> [REQUIREMENT]:
Your task is to retype the lines from the opening of the material through the line that includes "critical factors for". Do not copy the pictures.

----------

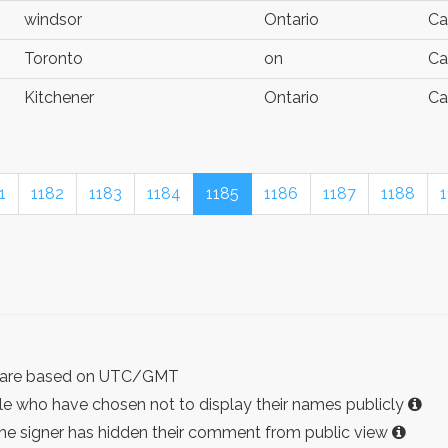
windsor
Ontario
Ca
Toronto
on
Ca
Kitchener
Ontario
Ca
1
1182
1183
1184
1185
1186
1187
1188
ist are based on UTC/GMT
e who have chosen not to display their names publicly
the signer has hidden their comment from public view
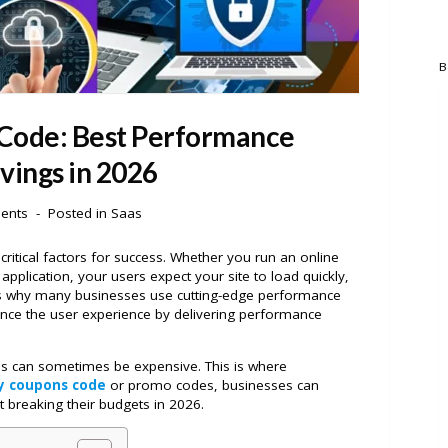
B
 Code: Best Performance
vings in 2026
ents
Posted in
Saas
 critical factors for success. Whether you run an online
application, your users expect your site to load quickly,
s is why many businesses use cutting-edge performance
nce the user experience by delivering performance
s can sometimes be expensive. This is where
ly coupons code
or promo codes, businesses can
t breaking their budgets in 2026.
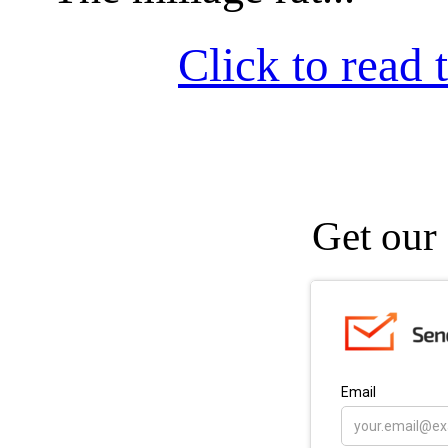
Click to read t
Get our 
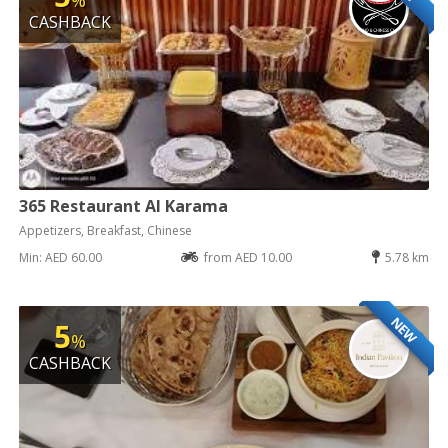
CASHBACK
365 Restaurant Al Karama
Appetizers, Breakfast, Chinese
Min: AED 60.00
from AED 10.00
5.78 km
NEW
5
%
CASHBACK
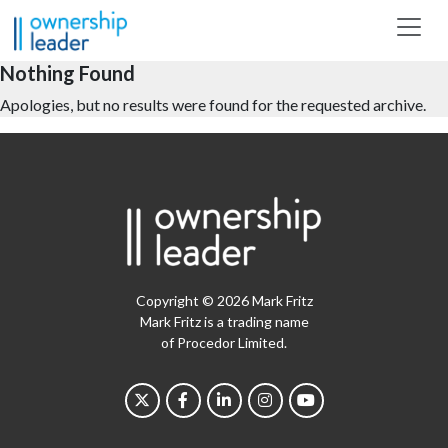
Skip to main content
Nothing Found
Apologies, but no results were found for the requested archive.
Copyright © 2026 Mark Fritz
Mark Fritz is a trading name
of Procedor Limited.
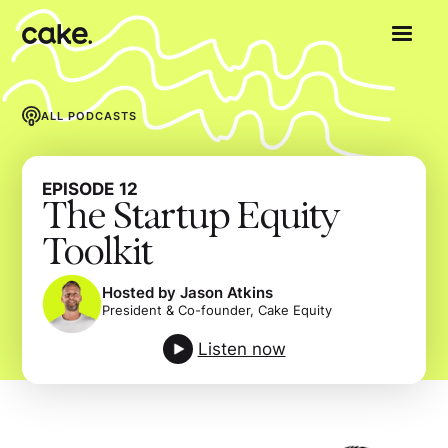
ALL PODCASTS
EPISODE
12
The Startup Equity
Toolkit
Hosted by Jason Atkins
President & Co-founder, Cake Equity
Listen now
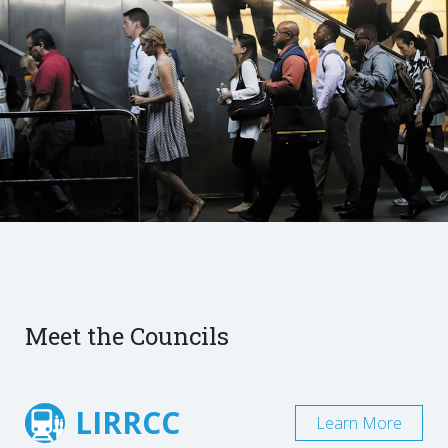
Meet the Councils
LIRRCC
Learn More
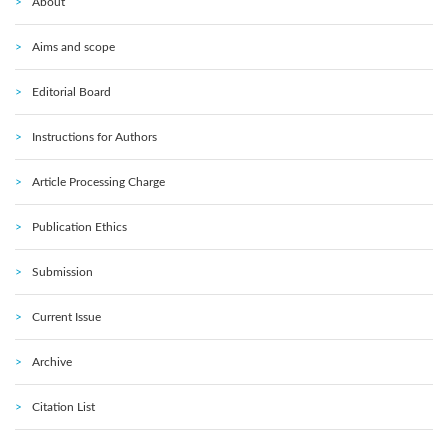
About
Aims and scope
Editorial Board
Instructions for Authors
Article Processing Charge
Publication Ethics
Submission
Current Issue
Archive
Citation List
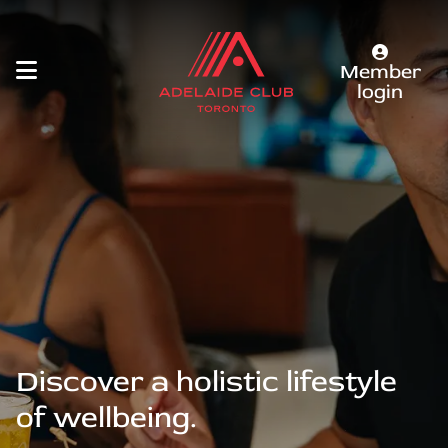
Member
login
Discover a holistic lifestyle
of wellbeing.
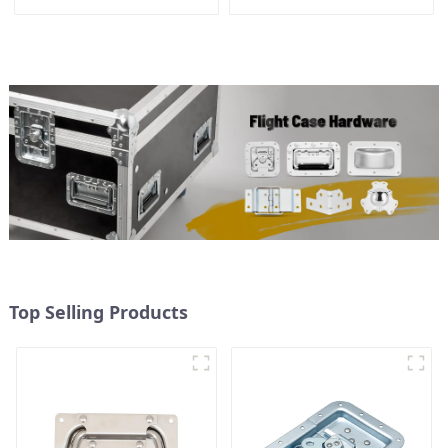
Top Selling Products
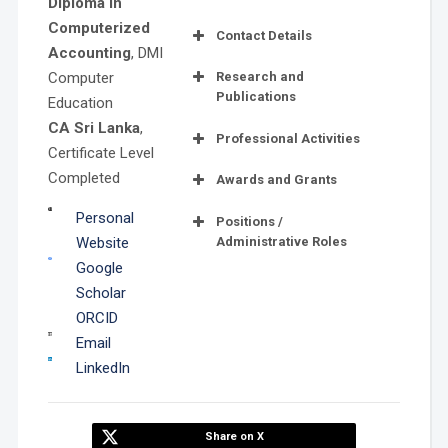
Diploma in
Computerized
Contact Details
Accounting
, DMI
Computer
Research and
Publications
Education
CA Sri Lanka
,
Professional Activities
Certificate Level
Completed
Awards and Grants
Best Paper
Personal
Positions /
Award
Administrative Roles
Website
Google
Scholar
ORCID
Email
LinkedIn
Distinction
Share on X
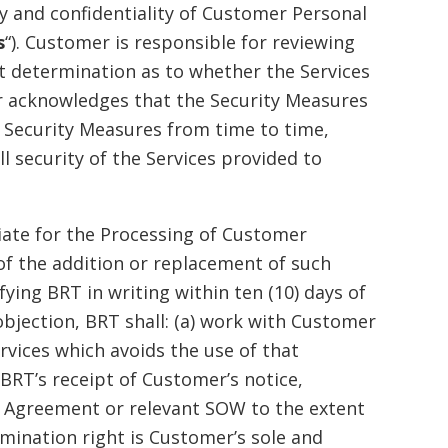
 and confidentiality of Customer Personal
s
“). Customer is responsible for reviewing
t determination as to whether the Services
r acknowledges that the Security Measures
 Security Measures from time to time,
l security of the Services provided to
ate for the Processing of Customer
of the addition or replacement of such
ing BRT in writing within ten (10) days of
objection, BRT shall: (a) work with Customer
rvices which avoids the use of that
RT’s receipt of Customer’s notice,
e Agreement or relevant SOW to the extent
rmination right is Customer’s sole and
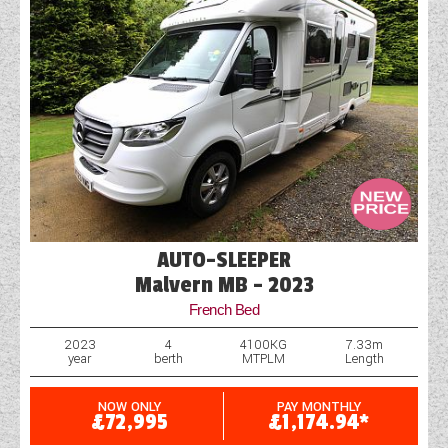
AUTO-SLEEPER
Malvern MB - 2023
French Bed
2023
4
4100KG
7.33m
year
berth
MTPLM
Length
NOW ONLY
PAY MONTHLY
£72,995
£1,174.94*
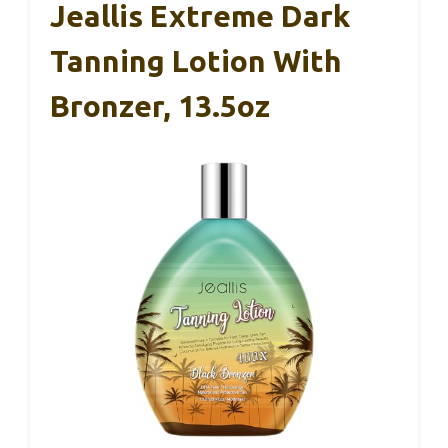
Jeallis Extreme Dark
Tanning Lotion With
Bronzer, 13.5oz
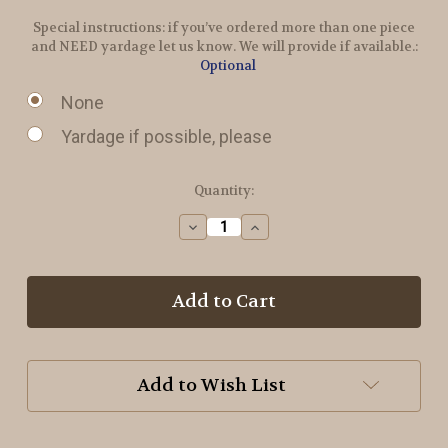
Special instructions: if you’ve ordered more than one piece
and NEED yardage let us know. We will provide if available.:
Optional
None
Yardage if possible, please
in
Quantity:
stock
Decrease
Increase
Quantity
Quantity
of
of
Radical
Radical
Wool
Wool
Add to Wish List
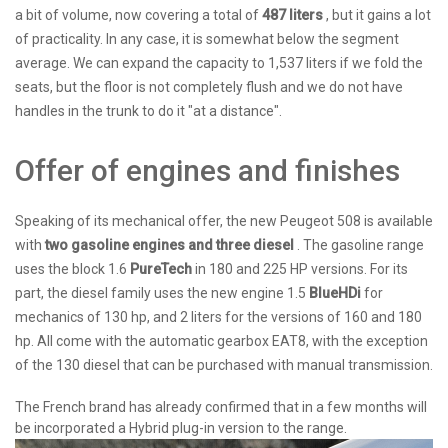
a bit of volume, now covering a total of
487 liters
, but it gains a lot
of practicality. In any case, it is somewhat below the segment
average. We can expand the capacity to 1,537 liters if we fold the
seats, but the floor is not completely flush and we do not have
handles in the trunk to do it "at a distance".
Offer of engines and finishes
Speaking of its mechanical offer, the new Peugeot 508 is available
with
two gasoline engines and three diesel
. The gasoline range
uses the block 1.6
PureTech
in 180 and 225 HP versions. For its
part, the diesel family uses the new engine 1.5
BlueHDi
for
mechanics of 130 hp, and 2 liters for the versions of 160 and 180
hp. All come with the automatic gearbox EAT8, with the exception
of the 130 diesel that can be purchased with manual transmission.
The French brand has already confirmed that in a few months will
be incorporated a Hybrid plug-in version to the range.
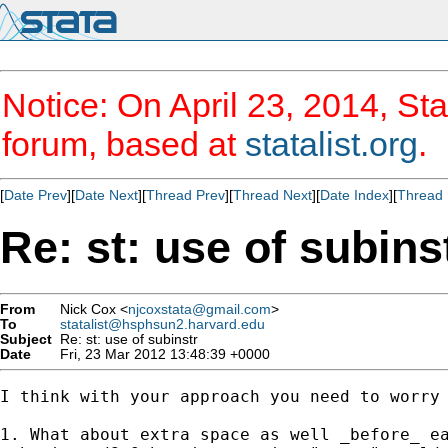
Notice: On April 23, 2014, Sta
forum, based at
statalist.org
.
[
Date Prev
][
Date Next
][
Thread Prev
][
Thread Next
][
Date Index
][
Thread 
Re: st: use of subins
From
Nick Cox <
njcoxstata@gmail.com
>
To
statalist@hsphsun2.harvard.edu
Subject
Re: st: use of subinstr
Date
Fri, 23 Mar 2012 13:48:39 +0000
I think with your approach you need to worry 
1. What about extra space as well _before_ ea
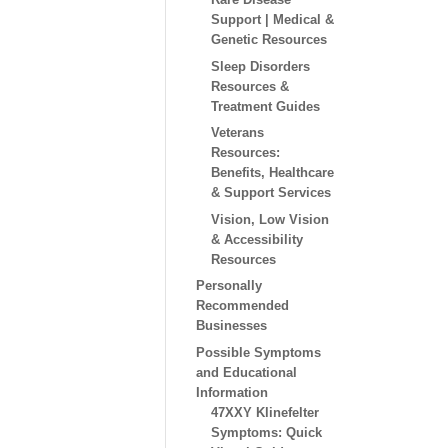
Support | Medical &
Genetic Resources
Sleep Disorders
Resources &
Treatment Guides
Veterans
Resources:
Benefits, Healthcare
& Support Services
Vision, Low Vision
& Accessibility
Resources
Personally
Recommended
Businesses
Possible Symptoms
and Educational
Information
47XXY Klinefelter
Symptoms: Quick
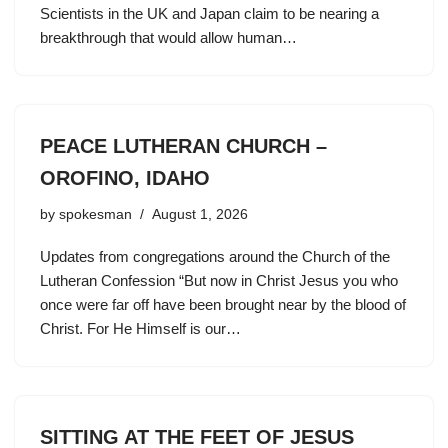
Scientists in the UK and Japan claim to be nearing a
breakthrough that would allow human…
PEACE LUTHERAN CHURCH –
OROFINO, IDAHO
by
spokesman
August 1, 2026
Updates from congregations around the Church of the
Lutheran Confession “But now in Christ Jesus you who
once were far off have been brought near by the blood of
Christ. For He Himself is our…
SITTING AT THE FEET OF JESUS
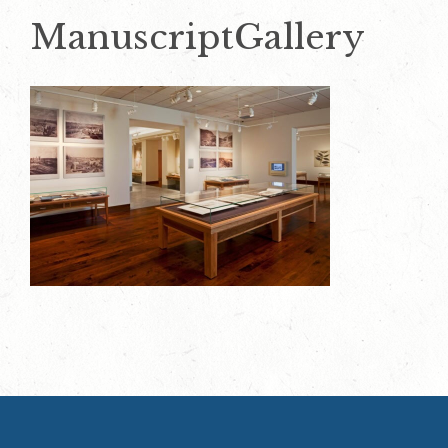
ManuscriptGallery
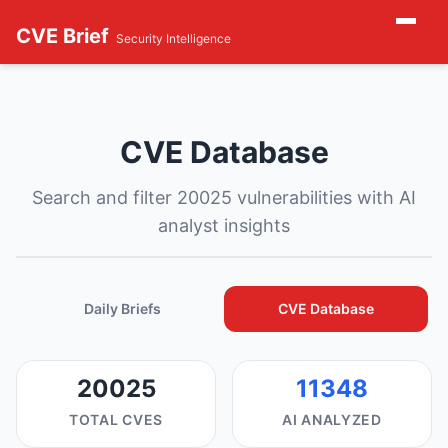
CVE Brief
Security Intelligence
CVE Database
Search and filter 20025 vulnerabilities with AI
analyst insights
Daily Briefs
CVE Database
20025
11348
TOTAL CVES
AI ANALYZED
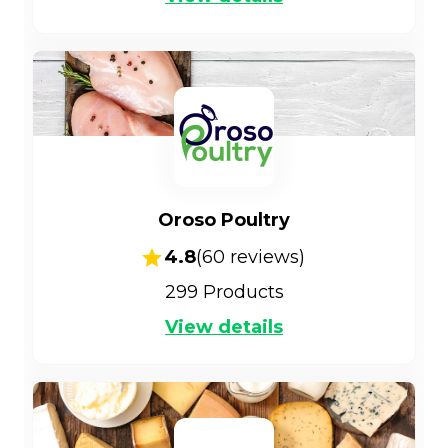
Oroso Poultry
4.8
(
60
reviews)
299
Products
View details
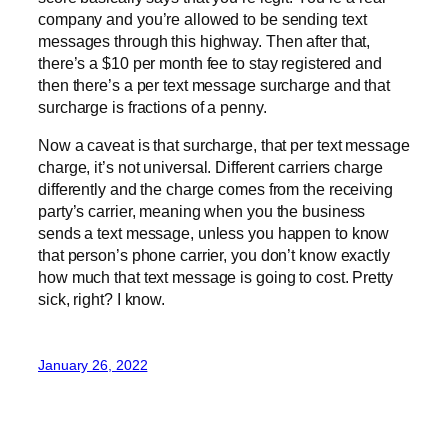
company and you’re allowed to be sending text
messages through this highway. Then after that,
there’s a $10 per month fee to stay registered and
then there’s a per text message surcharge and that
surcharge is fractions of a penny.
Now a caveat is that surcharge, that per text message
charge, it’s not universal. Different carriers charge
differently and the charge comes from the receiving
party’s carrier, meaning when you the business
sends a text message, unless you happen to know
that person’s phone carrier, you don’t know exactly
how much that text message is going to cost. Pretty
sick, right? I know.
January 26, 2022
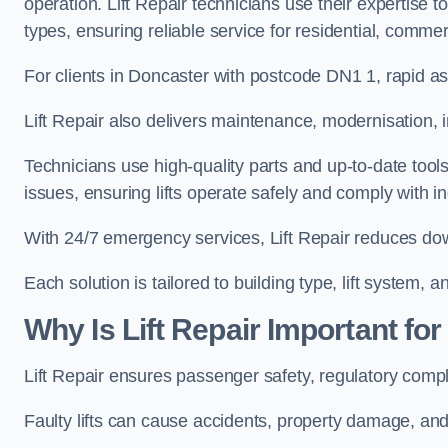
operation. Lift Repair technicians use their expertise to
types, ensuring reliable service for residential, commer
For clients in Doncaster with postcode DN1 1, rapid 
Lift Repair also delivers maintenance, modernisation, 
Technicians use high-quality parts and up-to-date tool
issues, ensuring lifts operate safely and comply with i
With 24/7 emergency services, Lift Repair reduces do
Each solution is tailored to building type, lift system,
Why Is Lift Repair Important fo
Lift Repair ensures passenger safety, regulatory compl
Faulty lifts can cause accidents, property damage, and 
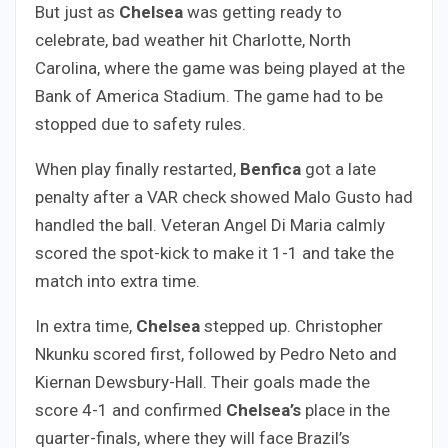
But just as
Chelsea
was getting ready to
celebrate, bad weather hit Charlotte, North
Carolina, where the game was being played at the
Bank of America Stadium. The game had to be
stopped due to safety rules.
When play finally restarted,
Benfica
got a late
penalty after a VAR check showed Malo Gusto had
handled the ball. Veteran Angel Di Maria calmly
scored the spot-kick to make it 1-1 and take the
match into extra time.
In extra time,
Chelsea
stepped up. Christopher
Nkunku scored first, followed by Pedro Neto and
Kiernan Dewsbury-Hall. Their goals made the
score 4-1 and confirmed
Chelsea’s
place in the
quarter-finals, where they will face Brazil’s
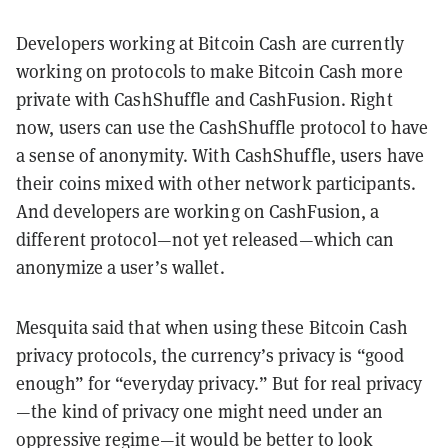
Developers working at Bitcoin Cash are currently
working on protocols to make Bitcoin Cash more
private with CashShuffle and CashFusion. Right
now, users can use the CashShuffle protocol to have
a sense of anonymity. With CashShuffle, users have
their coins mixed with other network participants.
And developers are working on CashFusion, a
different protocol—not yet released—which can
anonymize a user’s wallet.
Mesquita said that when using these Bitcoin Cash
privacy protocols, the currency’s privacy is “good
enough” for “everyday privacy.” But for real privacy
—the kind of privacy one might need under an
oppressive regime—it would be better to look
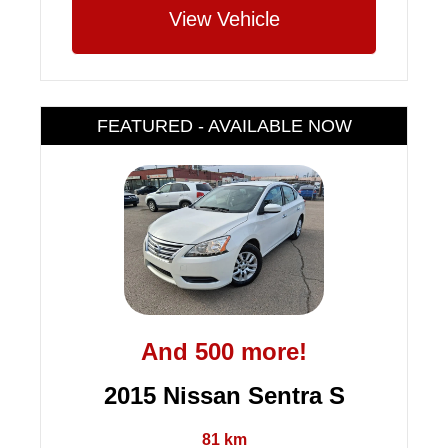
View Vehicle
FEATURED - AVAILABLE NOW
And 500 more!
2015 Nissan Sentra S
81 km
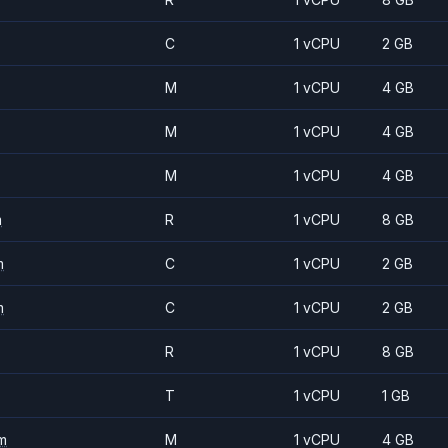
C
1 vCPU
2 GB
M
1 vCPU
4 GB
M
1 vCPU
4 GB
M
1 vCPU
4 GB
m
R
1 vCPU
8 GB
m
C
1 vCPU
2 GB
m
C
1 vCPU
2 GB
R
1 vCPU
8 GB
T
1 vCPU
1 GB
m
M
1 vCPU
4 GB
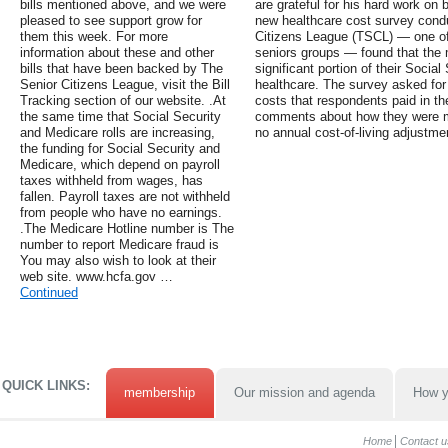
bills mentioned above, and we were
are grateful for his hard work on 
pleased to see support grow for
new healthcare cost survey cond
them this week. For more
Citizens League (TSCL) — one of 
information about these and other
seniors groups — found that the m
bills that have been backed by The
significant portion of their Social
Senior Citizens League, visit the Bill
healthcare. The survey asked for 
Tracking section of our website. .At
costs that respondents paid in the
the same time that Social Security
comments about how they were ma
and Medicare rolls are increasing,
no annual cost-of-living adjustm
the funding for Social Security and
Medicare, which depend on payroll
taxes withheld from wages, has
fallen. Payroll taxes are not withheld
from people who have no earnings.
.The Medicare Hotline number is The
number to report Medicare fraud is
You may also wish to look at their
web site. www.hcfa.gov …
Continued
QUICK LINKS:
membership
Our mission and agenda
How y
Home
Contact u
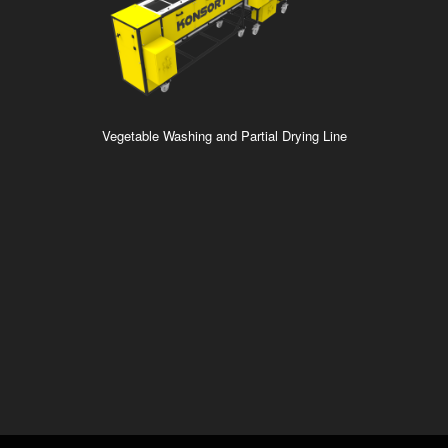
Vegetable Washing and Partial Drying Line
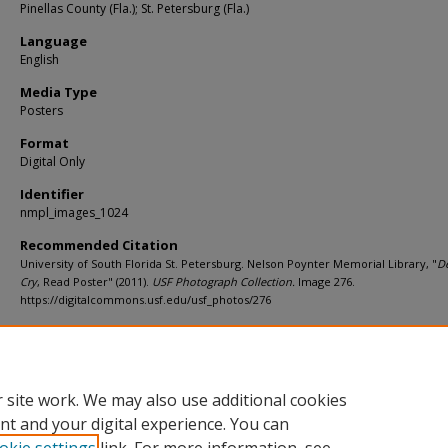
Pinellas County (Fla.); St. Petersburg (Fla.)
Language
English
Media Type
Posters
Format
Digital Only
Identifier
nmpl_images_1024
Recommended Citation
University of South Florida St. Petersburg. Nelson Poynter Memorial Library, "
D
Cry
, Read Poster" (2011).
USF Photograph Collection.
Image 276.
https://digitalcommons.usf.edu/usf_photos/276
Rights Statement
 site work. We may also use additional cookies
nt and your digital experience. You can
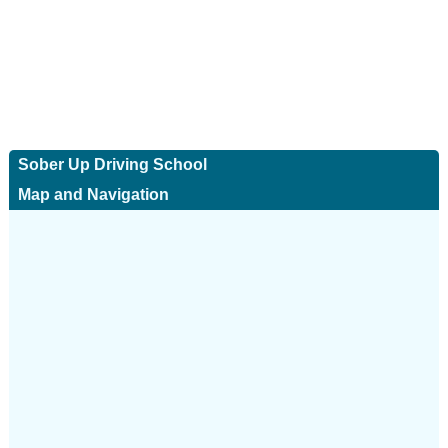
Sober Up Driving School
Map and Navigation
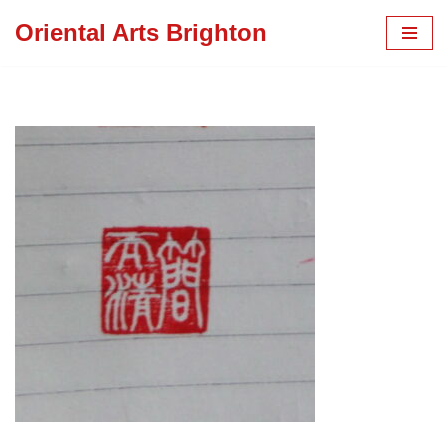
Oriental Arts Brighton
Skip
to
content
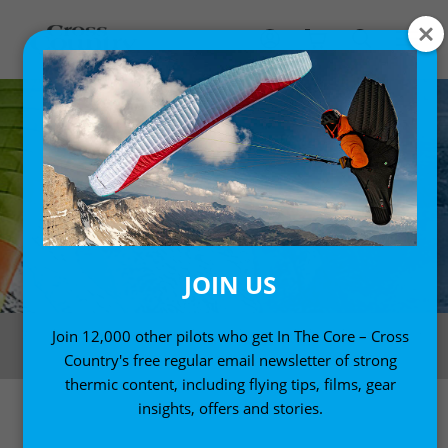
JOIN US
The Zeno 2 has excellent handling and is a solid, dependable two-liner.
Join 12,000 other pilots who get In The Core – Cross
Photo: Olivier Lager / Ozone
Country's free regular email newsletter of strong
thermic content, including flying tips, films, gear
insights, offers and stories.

----------

> [RESULT FOR THIS EXERCISE]:
windsor
Ontario
Ca
Toronto
on
Ca
Kitchener
Ontario
Ca
1
1182
1183
1184
1185
1186
1187
1188
ist are based on UTC/GMT
e who have chosen not to display their names publicly
the signer has hidden their comment from public view
B
 Code: Best Performance
vings in 2026
ents
Posted in
Saas
 critical factors for success. Whether you run an online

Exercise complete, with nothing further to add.